On December 20th American authorities said they had asked the world’s leading scientific journals to withhold research. The request, to Science and Nature, is highly unusual. But so is the research in question. Two separate teams, led by Yoshihiro Kawaoka at the University of Wisconsin, Madison, and Ron Fouchier at Erasmus Medical Centre in Rotterdam have tinkered with H5N1, otherwise known as bird flu. The resulting strains are dramatically more dangerous.
According to the World Health Organisation, bird flu has killed more than 300 people since 2003. Its toll would certainly have been far greater had it not been for H5N1's important limitation: it is not easily transmitted to humans, or between them. But if the virus ever evolved to hop nimbly from man to man, it could wreak a pandemic.
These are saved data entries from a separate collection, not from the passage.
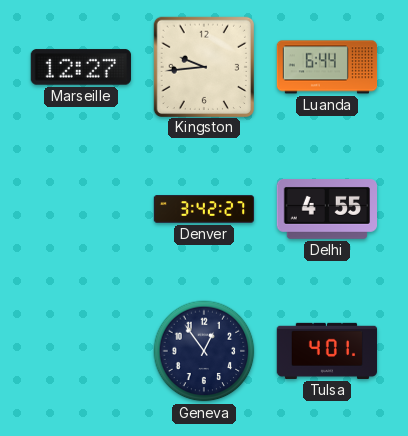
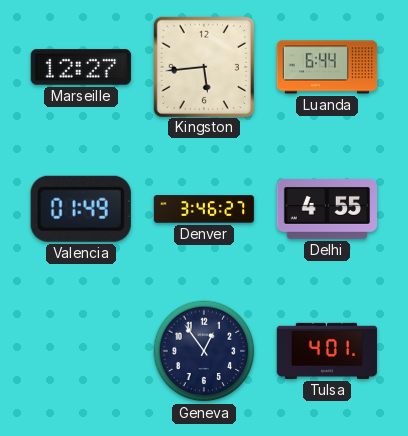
Kingston: 9:44 -> 5:44
Valencia: none -> 01:49
Denver: 3:42 -> 3:46
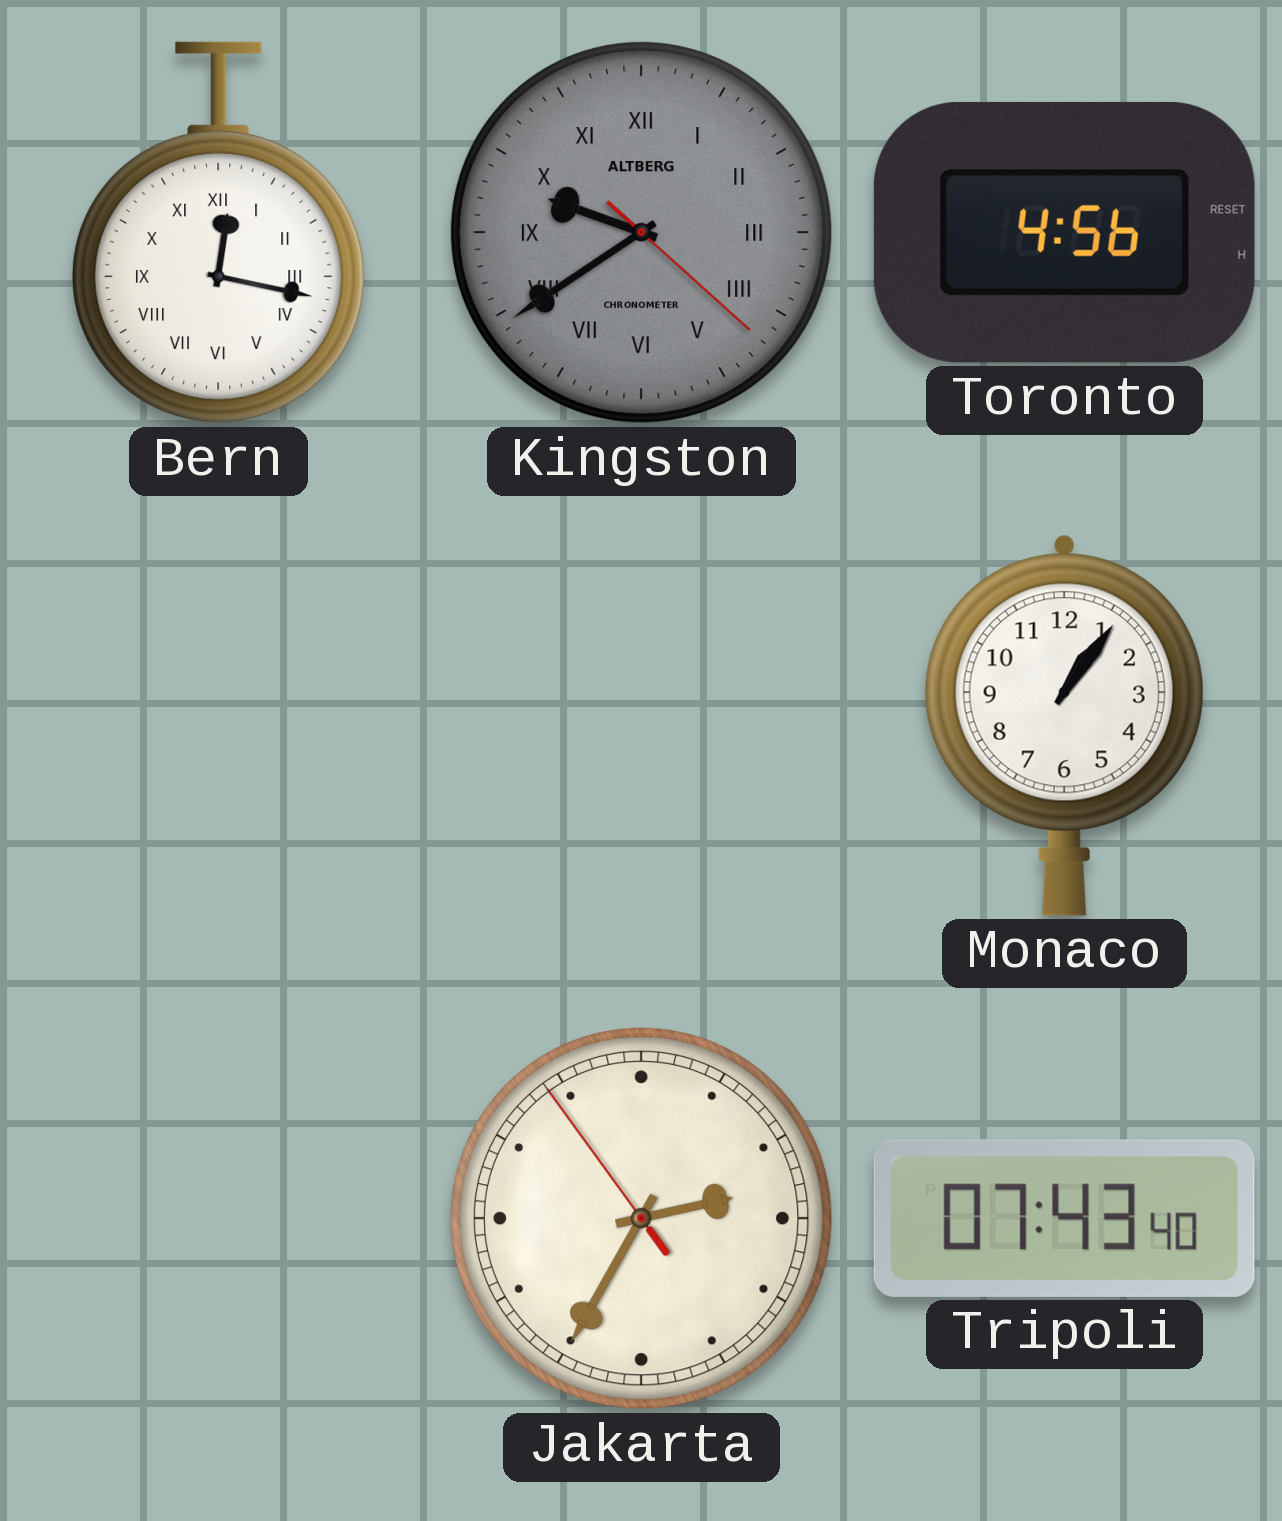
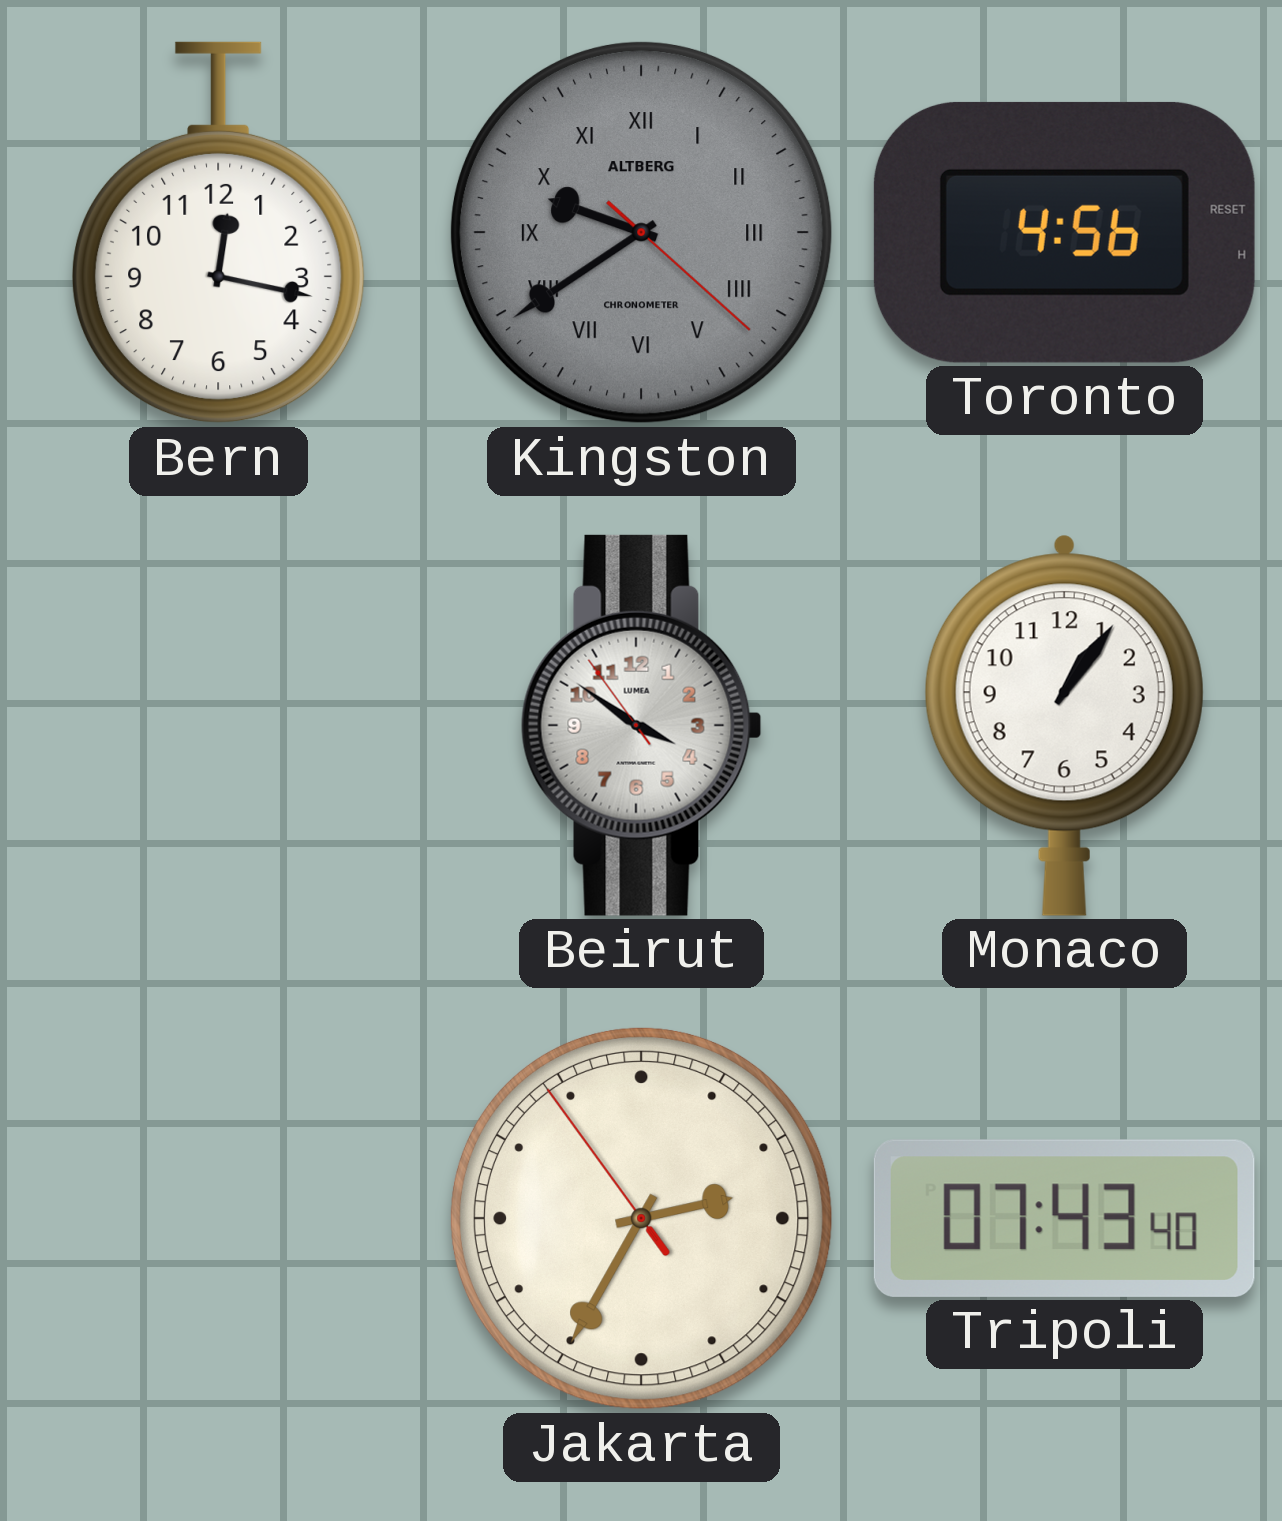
Bern numerals: Roman -> Arabic
Beirut: none -> 3:50
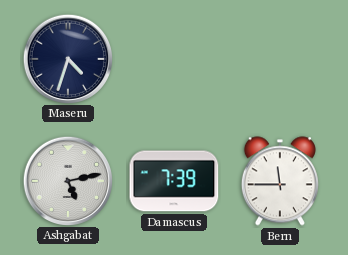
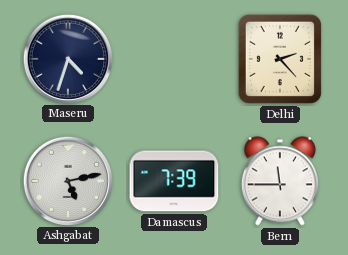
Delhi: none -> 2:23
That evolution has now occurred, helped by the researchers in Madison and Rotterdam. Each team engineered the virus so that it could be transmitted through the air from ferret to ferret (good proxies for humans). Details of both studies are still under wraps but a paper Dr Fouchier presented in September at a virology conference in Malta outlines his team's approach. He and his colleagues first tried to fiddle with the flu genome directly, introducing bespoke changes to it in an effort to create an airborne strain. When this did not work, he resorted to the low-tech method of passing the virus (albeit one with three engineered mutations) from one ferret to another a number of times, giving it an opportunity to mutate naturally. After ten generations evolution worked its (in this case black) magic: the flu had gone airborne. The nasty strain had five mutations in two genes. Each of these has, Dr Fouchier notes, already been found in nature, only in separate strains and never clumped together.
The new, deadlier flu strains exist only in labs, of course. However, the fear is that if the researchers are allowed to describe the genetic changes needed to create the new strains and the precise methods used to obtain them, then terrorists or other mischief-makers can copy the techniques. H5N1 would become the atomic bomb of biological warfare.